Did anyone think that being dead and having one of these characteristics were equivalent bad outcomes? I also wonder why use a measure of neuro-development as the primary outcome for the trial at all, I certainly didn’t think it likely that MIST, even if beneficial for respiratory outcomes, would have an impact on developmental outcomes. And I have to repeat another of my pet peeves, why refer to these outcomes, low scores on the BSID cognitive or language composite, or PARCA-R scores <70 as a “cognitive impairment”? I must insist that such low scores are not impairments. An impairment is “Any loss or abnormality of psychological, physiological, or anatomical structure or function” according to the WHO definition. Slow language development does not qualify.

Despite all these concerns, I think surveillance of developmental outcomes in a study like this is important, just to make sure that there is nothing unexpected. And, indeed there were no differences in the various domains of neurological abnormalities or developmental progress between MIST and control groups.

Important long term respiratory outcomes are vital for studies such as OPTIMIST, and they are described in this new publication.
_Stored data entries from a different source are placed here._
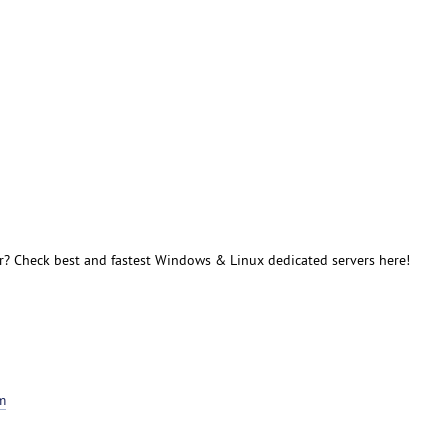
r? Check best and fastest Windows & Linux dedicated servers here!
m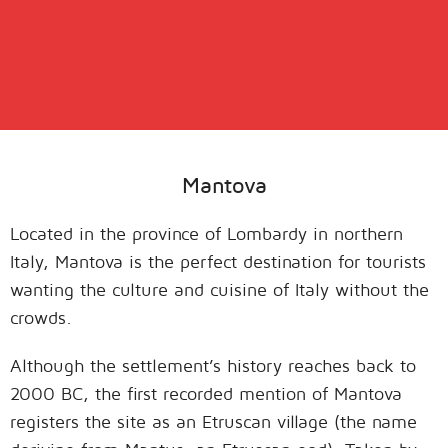
Mantova
Located in the province of Lombardy in northern
Italy, Mantova is the perfect destination for tourists
wanting the culture and cuisine of Italy without the
crowds.
Although the settlement’s history reaches back to
2000 BC, the first recorded mention of Mantova
registers the site as an Etruscan village (the name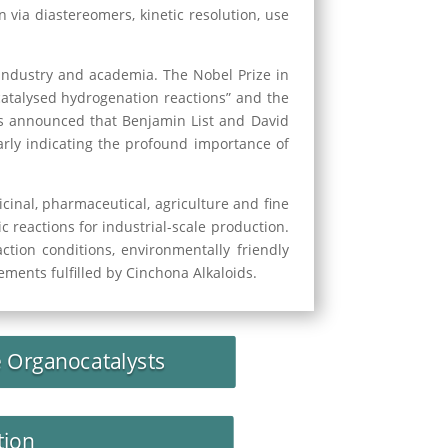
 via diastereomers, kinetic resolution, use
industry and academia. The Nobel Prize in
catalysed hydrogenation reactions” and the
 was announced that Benjamin List and David
arly indicating the profound importance of
inal, pharmaceutical, agriculture and fine
 reactions for industrial-scale production.
ction conditions, environmentally friendly
ements fulfilled by Cinchona Alkaloids.
e Organocatalysts
tion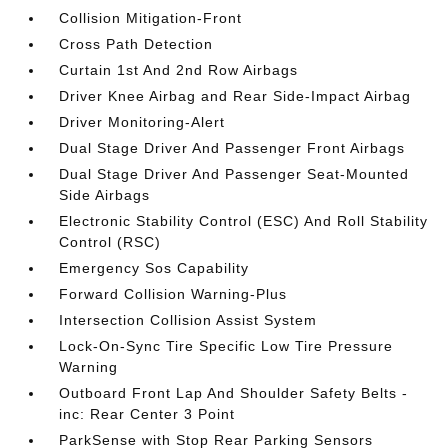
Collision Mitigation-Front
Cross Path Detection
Curtain 1st And 2nd Row Airbags
Driver Knee Airbag and Rear Side-Impact Airbag
Driver Monitoring-Alert
Dual Stage Driver And Passenger Front Airbags
Dual Stage Driver And Passenger Seat-Mounted
Side Airbags
Electronic Stability Control (ESC) And Roll Stability
Control (RSC)
Emergency Sos Capability
Forward Collision Warning-Plus
Intersection Collision Assist System
Lock-On-Sync Tire Specific Low Tire Pressure
Warning
Outboard Front Lap And Shoulder Safety Belts -
inc: Rear Center 3 Point
ParkSense with Stop Rear Parking Sensors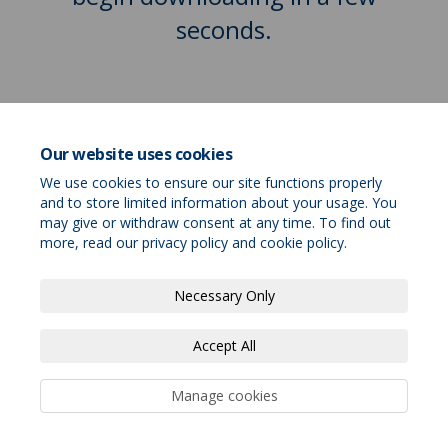
seconds.
Our website uses cookies
We use cookies to ensure our site functions properly
and to store limited information about your usage. You
may give or withdraw consent at any time. To find out
more, read our
privacy policy
and
cookie policy
.
Terms and Conditions
Privacy Policy
Necessary Only
Moderation Policy
Accessibility
Technical Support
Accept All
Site Map
Cookie Policy
Cookie Policy
Manage cookies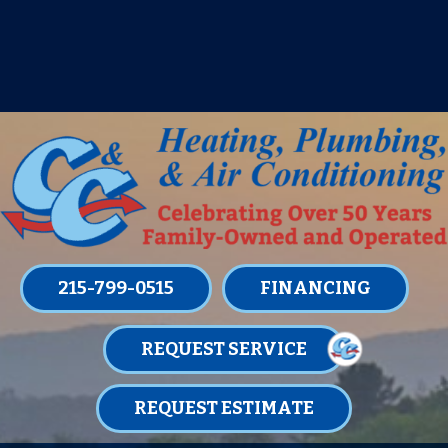
IT’S TUNE UP TIME! SIGN UP FOR ONE
OF OUR CONVENIENT
MAINTENANCE MEMBERSHIPS
TODAY!
LEARN MORE
215-799-0515
FINANCING
REQUEST SERVICE
REQUEST ESTIMATE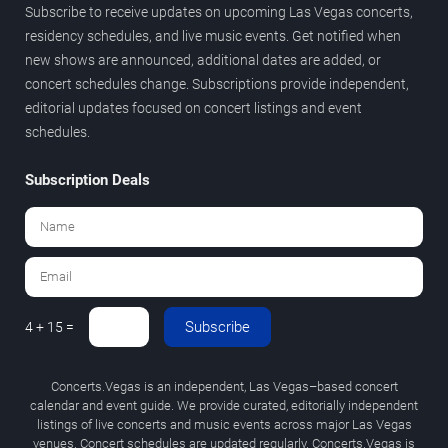
Subscribe to receive updates on upcoming Las Vegas concerts,
residency schedules, and live music events. Get notified when
new shows are announced, additional dates are added, or
concert schedules change. Subscriptions provide independent,
editorial updates focused on concert listings and event
schedules.
Subscription Deals
Subscribe
4 + 15 =
Concerts.Vegas is an independent, Las Vegas–based concert
calendar and event guide. We provide curated, editorially independent
listings of live concerts and music events across major Las Vegas
venues. Concert schedules are updated regularly. Concerts.Vegas is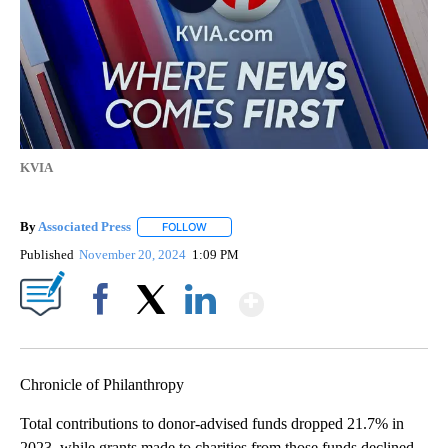
KVIA
By
Associated Press
FOLLOW
FOLLOW "" TO RECEIVE NOTIFICATIONS ABOU
Published
November 20, 2024
1:09 PM
Show More
Facebook
X
LinkedIn
Chronicle of Philanthropy
Total contributions to donor-advised funds dropped 21.7% in
2023, while grants made to charities from those funds declined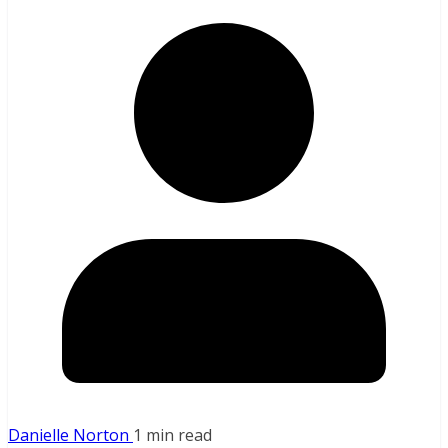
Danielle Norton
1 min read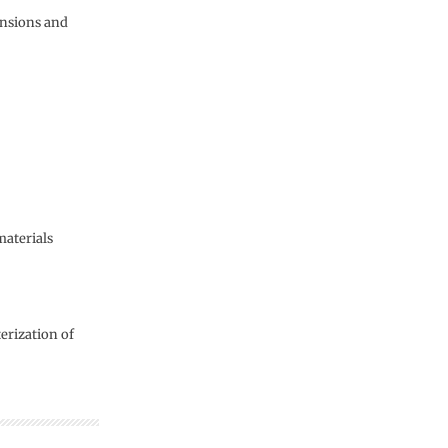
ensions and
materials
erization of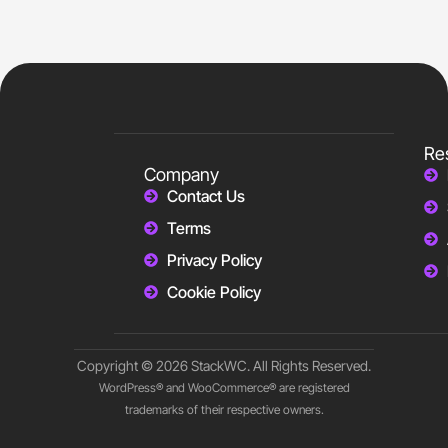
Re
Company
Contact Us
Terms
Privacy Policy
Cookie Policy
Copyright © 2026 StackWC. All Rights Reserved.
WordPress® and WooCommerce® are registered
trademarks of their respective owners.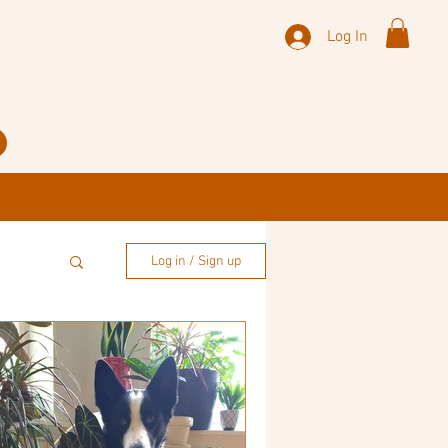
Log In
Log in / Sign up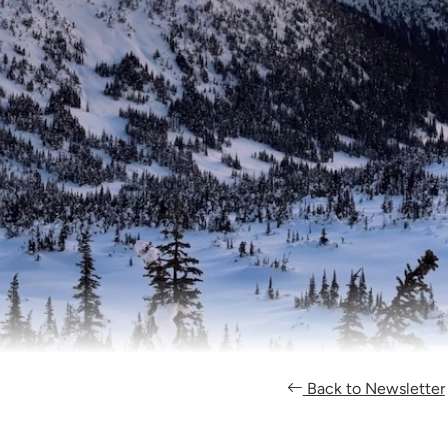
Back to Newsletter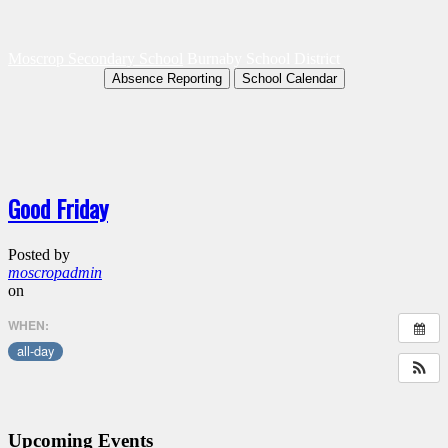
Moscrop Secondary School
Burnaby School District
Absence Reporting
School Calendar
Good Friday
Posted by
moscropadmin
on
WHEN:
all-day
Upcoming Events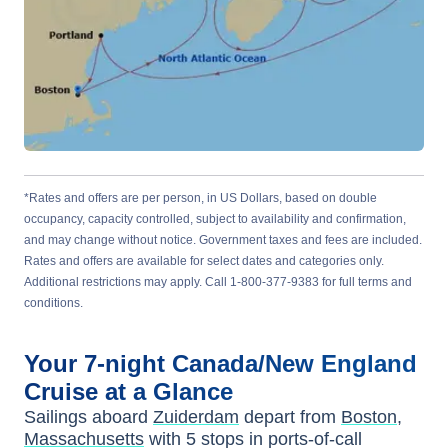
*Rates and offers are per person, in US Dollars, based on double
occupancy, capacity controlled, subject to availability and confirmation,
and may change without notice. Government taxes and fees are included.
Rates and offers are available for select dates and categories only.
Additional restrictions may apply. Call 1-800-377-9383 for full terms and
conditions.
Your
7-night
Canada/New England
Cruise at a Glance
Sailings aboard
Zuiderdam
depart from
Boston,
Massachusetts
with
5
stops in ports-of-call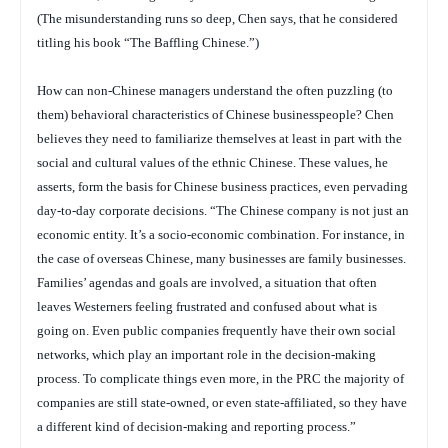
(The misunderstanding runs so deep, Chen says, that he considered
titling his book “The Baffling Chinese.”)
How can non-Chinese managers understand the often puzzling (to
them) behavioral characteristics of Chinese businesspeople? Chen
believes they need to familiarize themselves at least in part with the
social and cultural values of the ethnic Chinese. These values, he
asserts, form the basis for Chinese business practices, even pervading
day-to-day corporate decisions. “The Chinese company is not just an
economic entity. It’s a socio-economic combination. For instance, in
the case of overseas Chinese, many businesses are family businesses.
Families’ agendas and goals are involved, a situation that often
leaves Westerners feeling frustrated and confused about what is
going on. Even public companies frequently have their own social
networks, which play an important role in the decision-making
process. To complicate things even more, in the PRC the majority of
companies are still state-owned, or even state-affiliated, so they have
a different kind of decision-making and reporting process.”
There were another 5 deaths in each group between 36 weeks PMA (the deaths reported previously) and 2 years of age, so by 2 years of age, 12.9% of the MIST babies, and 10.5% of the controls had died.

I am not sure who developed the list of outcomes, and whether parents were involved in choosing them, but the reported respiratory outcomes probably all had a measurable negative impact on the baby and/or the family.

As you can see, these aspects of respiratory health, as reported at 2 years of age, are all better in the MIST group than the controls. To recall, the study babies were between 25 and 29 weeks gestation, were on non-invasive respiratory support with >30% oxygen in the first 6 hours of life. Babies in the control group had a sham MIST procedure and then returned to CPAP or NIPPV, and in both groups they were intubated for surfactant if they subsequently needed more than 45% oxygen (or >40% and a worried neonatologist!). There was a dramatic reduction in the proportion of babies needing intubation in the first 3 days, from 72% to 37%, with the MIST approach.

At a recent meeting I heard some comments about the value of the comparison in this study, but I don’t think we should criticise the authors for not having done a different trial! These long term results confirm that MIST/LISA at 30% oxygen is better than being intubated for surfactant at 45%, in terms of lung injury. Is MIST at 30% preferable to INSURE at 30%? Or preferable to MIST at 45%? This study cannot answer those questions.

Of note, infants in the trial were not permitted premedication, other than sucrose and/or atropine for the MIST procedure. Laryngoscopy is painful and unpleasant and leads to hypertension, bradycardia, desaturation and increased intra-cranial pressure. I hate the idea of non-premedicated laryngoscopy, but I don’t know what approach is the best, we need good trials of premedication for MIST/LISA. Finding a cocktail which will allow continuous spontaneous respiration, while decreasing the pain and adverse physiologic changes should be a priority.